247085 Early Start: A cost beneficial perinatal substance abuse program

Tuesday, November 1, 2011

MaryAnne Armstrong, MA , Division of Research, Kaiser Permanente, Oakland, CA
Nancy Goler, MD , Department of Obstetrics and Gynecology, Kaiser Permanente, Vallejo, CA
Veronica Osejo, BS , Patient Care Services, Kaiser Permanente, Oakland, CA
Yun-Yi Hung, PhD , Division of Research, Kaiser Permanente, Oakland, CA
Monica Haimowitz, LCSW , Patient Care Services, Kaiser Permanente, Oakland, CA
Aaron Caughey, MD, PhD , Department of Obstetrics & Gynecology, Oregon Health & Science University, Portland, OR
Substance use remains a significant problem in pregnancy, leading to preventable morbidity and mortality. Cost effective interventions are needed. The purpose of this study was to conduct a cost-benefit analysis of Early Start (ES), an integrated, prenatal intervention program for stopping substance use in pregnancy. A retrospective cohort study was conducted of 49,261 women who completed Prenatal Substance Abuse Screening Questionnaires at obstetric clinics and had urine toxicology screening tests. Four study groups were compared: women screened/assessed positive and followed by ES (“SAF”,n=2032); women screened/assessed positive without follow-up (“SA”,n=1181); women screened positive only (“S”,n=149); controls who screened negative (“C”,n=45,899). Costs associated with maternal healthcare (prenatal through one year post-partum), infant birth hospitalization care, and pediatric healthcare (through one year) were adjusted to 2009 dollars. Mean costs were calculated, adjusted for age, race, education, income, marital status and amount of prenatal care. S group adjusted mean maternal total costs ($10,869) were significantly higher than SAF, SA and C groups ($9,430, $9,230, $8,282; all p<0.0001). S group adjusted mean infant total costs ($16,943) were significantly higher than SAF, SA, and C groups ($11,214, $11,304, $10,416; all p<0.0001). S group adjusted mean overall total costs ($27,812) were significantly higher than SAF, SA, and C groups ($20,644, $20,534, $18,698; all p<0.0001). Cost-benefit analysis showed that the net cost benefit averaged $5,946,741/year. Early Start is a cost-beneficial intervention for substance use in pregnancy that improves maternal-infant outcomes and leads to lower overall costs by an amount significantly greater than the costs of the program.

Learning Areas:
Administer health education strategies, interventions and programs
Implementation of health education strategies, interventions and programs
Public health or related organizational policy, standards, or other guidelines

Learning Objectives:
1. Describe the Early Start substance abuse intervention program. 2. Explain the process used to assess the cost-effectiveness of the Early Start intervention program. 3. Assess the cost-effectiveness of the Early Start intervention program.
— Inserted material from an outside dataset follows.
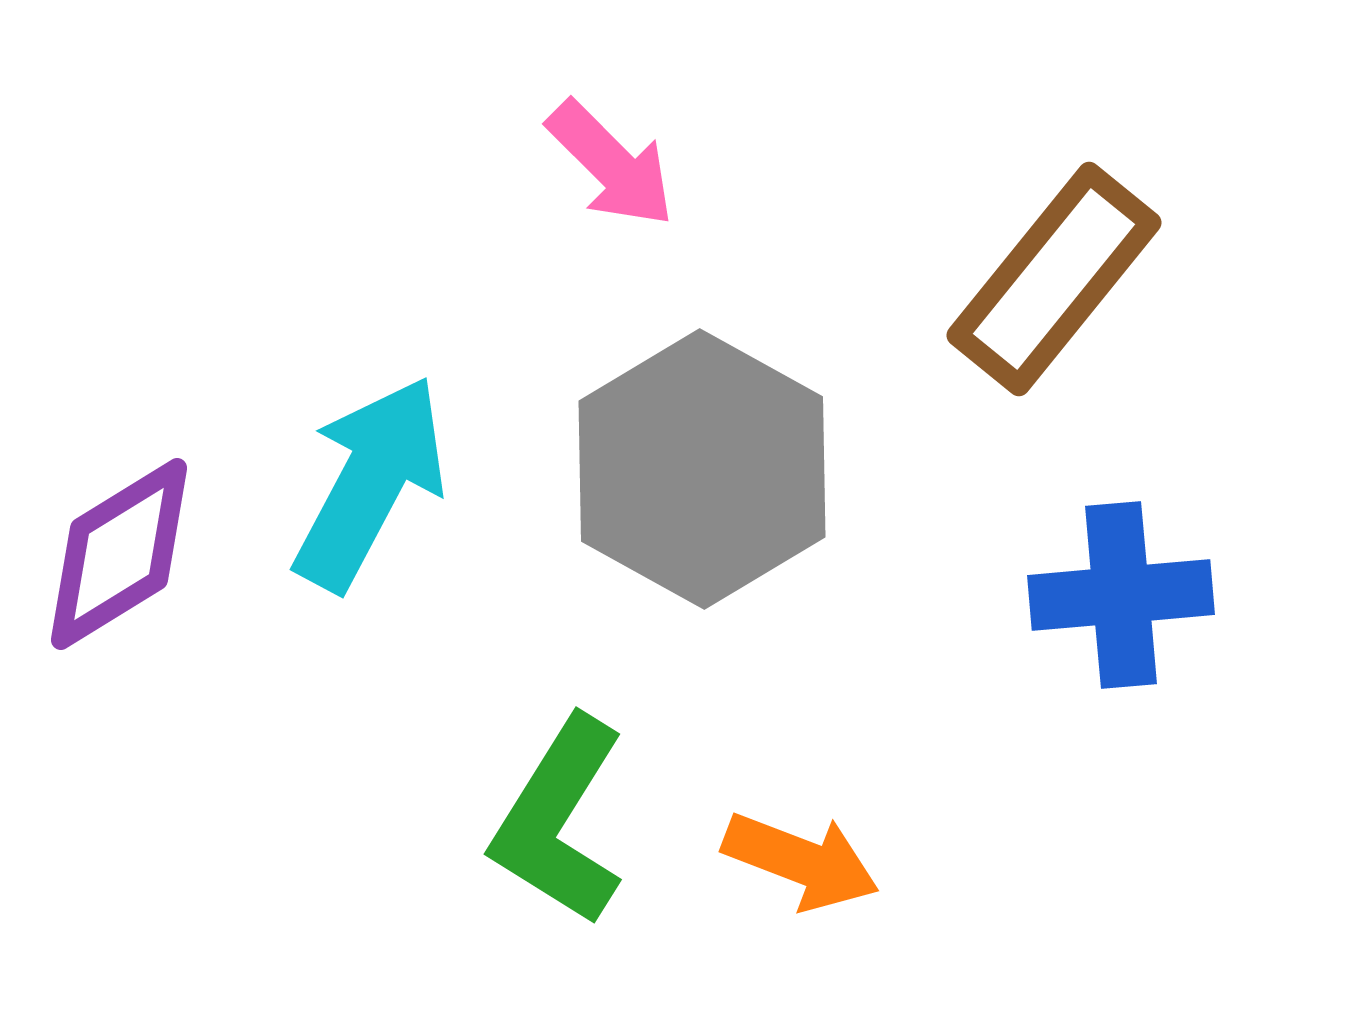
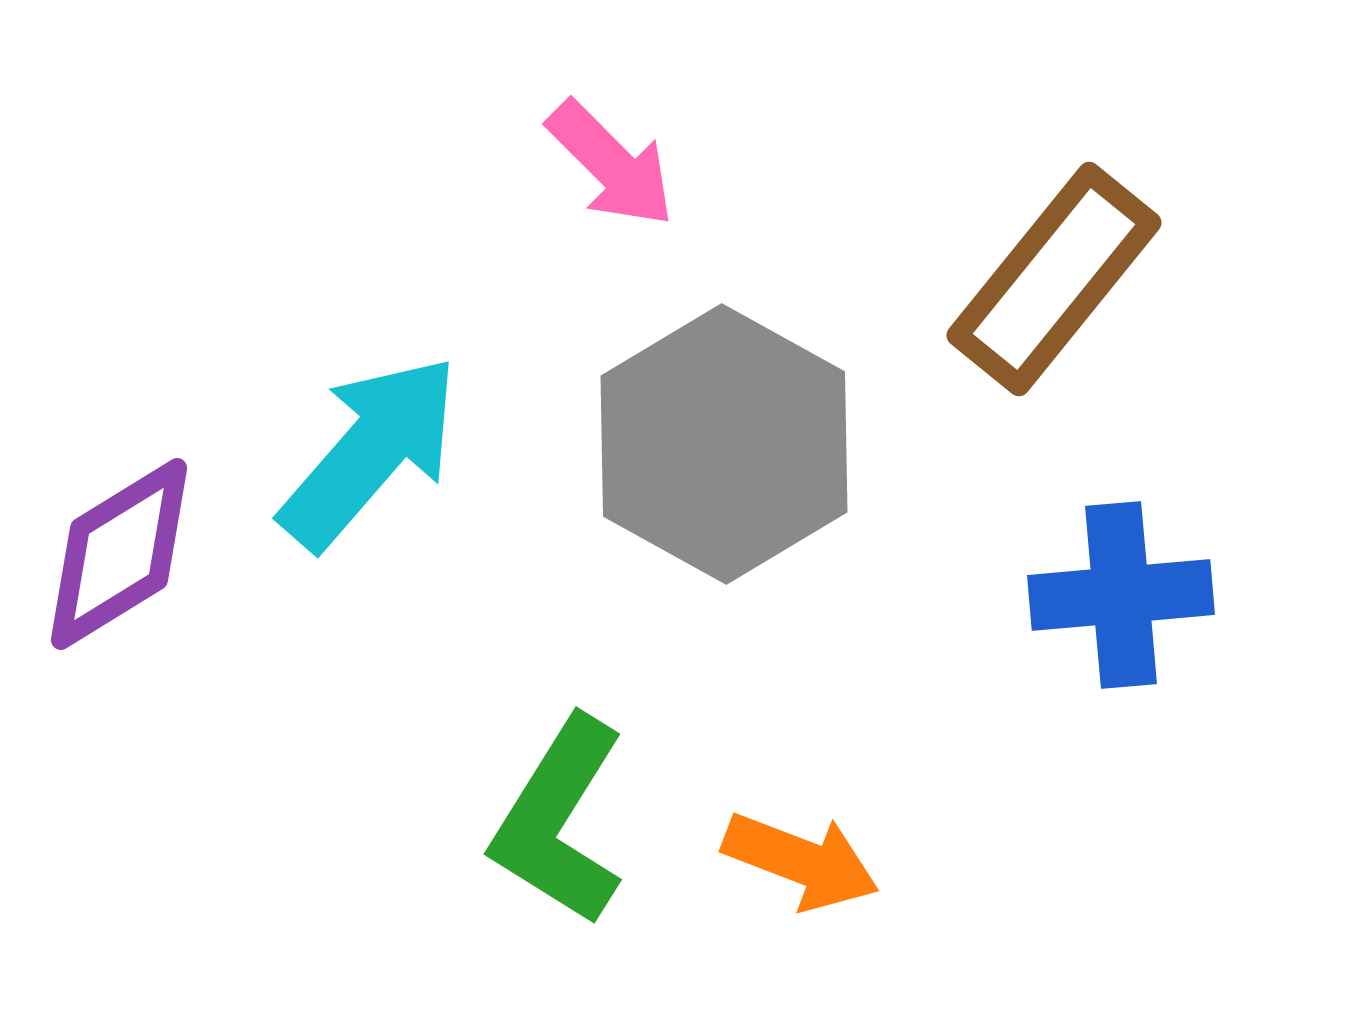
gray hexagon: moved 22 px right, 25 px up
cyan arrow: moved 31 px up; rotated 13 degrees clockwise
Keywords: Cost-Effectiveness, Substance Abuse Treatment

Presenting author's disclosure statement:

Qualified on the content I am responsible for because: I have more than 10 years of experience evaluating substance abuse treatment programs.
Any relevant financial relationships? No

I agree to comply with the American Public Health Association Conflict of Interest and Commercial Support Guidelines, and to disclose to the participants any off-label or experimental uses of a commercial product or service discussed in my presentation.